Um par de coisas às vezes se esconde de minha compreensão. Tal como uma frestinha de luz que corre pela casa seguindo o tempo, ela reviravolta.
Chuvas são engraçadas de ver cair. E o cheiro que deixa nas coisas, são de uma pausa, quando as casas saem de casa para ganhar o tempo.
Essas músicas que escuto dão uma nostalgia ao contrário, que me lembram o que ainda falta existir. E eu vejo como coisas que não existem podem ser tão vivas como Baleia, do Graciliano Ramos, Macabéia de Clarice, Caeiro de Pessoa. São todos eles Ramos, Clarice e Pessoa Baleias, Macabéias e Caeiros? A resposta me foge. Também não sei precisar como aprendi as coisas. Mas nunca lembrei de tantas coisas que me ocupo em aprender desnecessariamente. Quantos sentidos devemos atribuir às coisas, às pessoas, à vida para tudo fazer sentido? E eu que pensei que o que mais fazia sentido era desatribuir, agora que me ensinaram a vestir, sinto saudade de não carregar tantas pedras. Já imaginou como seria a vida se nossos bolsos estivessem cheios de pedras preciosas e flores? Seríamos como crianças? As crianças são bons começos de alma. Ou destinos de alma.
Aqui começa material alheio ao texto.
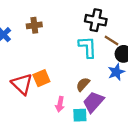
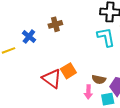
brown semicircle: (83, 84) -> (99, 79), moved, turned -112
Lembro das tardes que passava na casa de minha avó na infância. A mágica que esquecia dos deveres decorebas da escola. Da escola, lembro das minhas coleções de papel de carta que enchiam os olhos das meninas de amizade. Pirulitos vermelhos na porta da escola, na mão de Abebeu, demoraram pouco. As drogas chegaram aos pirulitos.
As aves voam mais alto em dias de sol, mas em alguns dias de chuva são dias exatos para sair e voar. Quando ninguém está olhando e de repente o mundo é só seu. E a chuva destranca a porta e faz sorrir um sol de dentro, no centro de tudo. E os homens de verdade podem tirar o chapéu e os bigodes falsos. Os guarda-chuvas ficam em casa, o vento assopra uma página inteira do livro e num tempo capaz de guardar um segundo, embaixo da grama e da terra, no mundo de cabeça para baixo, é dia de festa no céu - ou na terra, que é de ponta a cabeça. E nesse suspiro de tempo passa uma manada, uma banda inteira, um funeral. E dá-se adeus para sair.
Um comentário:
As crianças são bons começos de alma. Ou destinos de alma. Mas entre o destino e o começo há você, meu amor, mulher e criança no espaço de caber um segundo inteiro, doce e terna, serena e lúcida para escrever um texto doído e beatífico para lavar a alma com lágrimas. Simplesmente lindo.